§ **Problem to work on**: Your job is to return each record exactly, minus any pictures.

§ **Data supplied**:
[Start of Attachment]

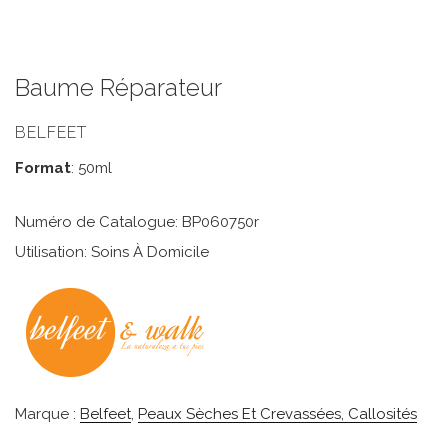
Baume Réparateur
BELFEET
Format
: 50ml
Numéro de Catalogue: BP060750r
Utilisation: Soins À Domicile
Marque :
Belfeet
,
Peaux Sèches Et Crevassées, Callosités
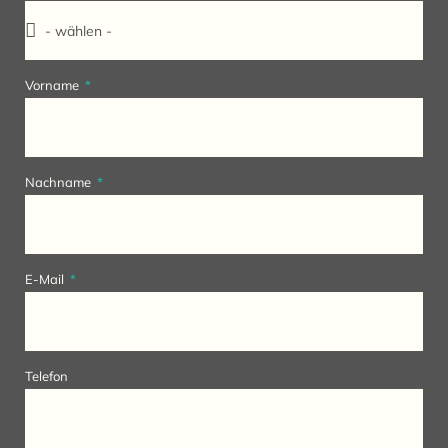
Vorname
Nachname
E-Mail
Telefon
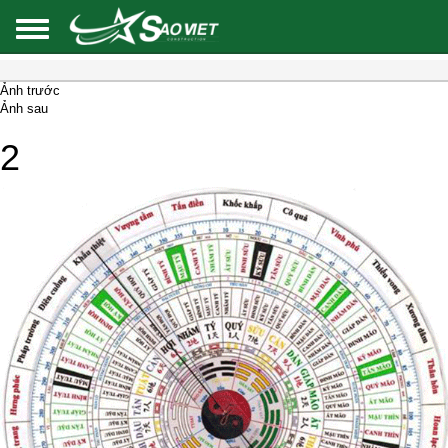
Ảnh trước
Ảnh sau
2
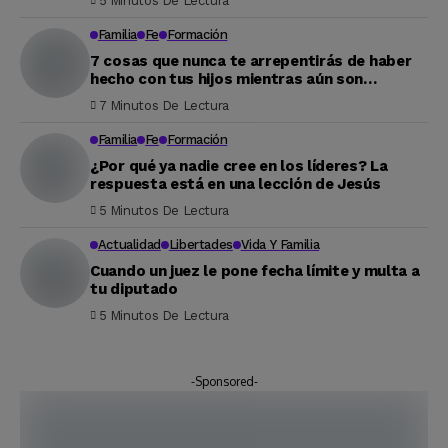
5 Minutos De Lectura
Familia
Fe
Formación
7 cosas que nunca te arrepentirás de haber
hecho con tus hijos mientras aún son
pequeños
7 Minutos De Lectura
Familia
Fe
Formación
¿Por qué ya nadie cree en los líderes? La
respuesta está en una lección de Jesús
5 Minutos De Lectura
Actualidad
Libertades
Vida Y Familia
Cuando un juez le pone fecha límite y multa a
tu diputado
5 Minutos De Lectura
-Sponsored-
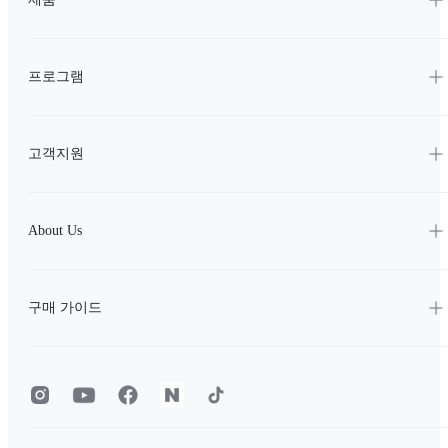
프로그램
고객지원
About Us
구매 가이드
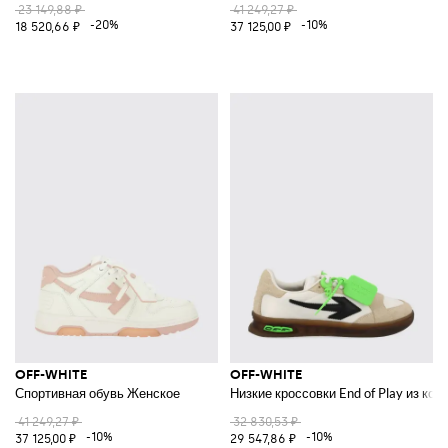
23 149,88 ₽
41 249,27 ₽
-20%
-10%
18 520,66 ₽
37 125,00 ₽
OFF-WHITE
OFF-WHITE
Спортивная обувь Женское
Низкие кроссовки End of Play из ко
41 249,27 ₽
32 830,53 ₽
-10%
-10%
37 125,00 ₽
29 547,86 ₽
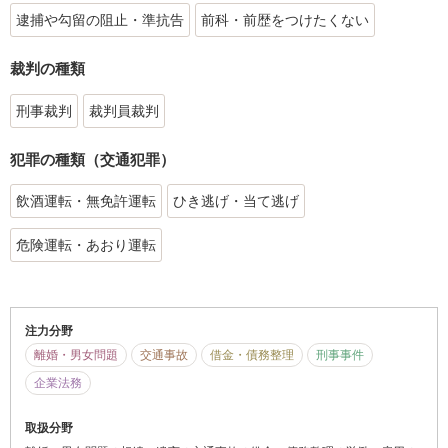
逮捕や勾留の阻止・準抗告
前科・前歴をつけたくない
裁判の種類
刑事裁判
裁判員裁判
犯罪の種類（交通犯罪）
飲酒運転・無免許運転
ひき逃げ・当て逃げ
危険運転・あおり運転
注力分野
離婚・男女問題
交通事故
借金・債務整理
刑事事件
企業法務
取扱分野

[End of Attachment]

§ **Response to this task**:
Baume Réparateur
BELFEET
Format
: 50ml
Numéro de Catalogue: BP060750r
Utilisation: Soins À Domicile
Marque :
Belfeet
,
Peaux Sèches Et Crevassées, Callosités
Vorname
Nachname
E-Mail
Telefon
Ảnh trước
Ảnh sau
2
5 Minutos De Lectura
Familia
Fe
Formación
7 cosas que nunca te arrepentirás de haber
hecho con tus hijos mientras aún son
pequeños
7 Minutos De Lectura
Familia
Fe
Formación
¿Por qué ya nadie cree en los líderes? La
respuesta está en una lección de Jesús
5 Minutos De Lectura
Actualidad
Libertades
Vida Y Familia
Cuando un juez le pone fecha límite y multa a
tu diputado
5 Minutos De Lectura
-Sponsored-
프로그램
고객지원
About Us
구매 가이드
23 149,88 ₽
41 249,27 ₽
-20%
-10%
18 520,66 ₽
37 125,00 ₽
OFF-WHITE
OFF-WHITE
Спортивная обувь Женское
Низкие кроссовки End of Play из ко
41 249,27 ₽
32 830,53 ₽
-10%
-10%
37 125,00 ₽
29 547,86 ₽
逮捕や勾留の阻止・準抗告
前科・前歴をつけたくない
裁判の種類
刑事裁判
裁判員裁判
犯罪の種類（交通犯罪）
飲酒運転・無免許運転
ひき逃げ・当て逃げ
危険運転・あおり運転
注力分野
離婚・男女問題
交通事故
借金・債務整理
刑事事件
企業法務
取扱分野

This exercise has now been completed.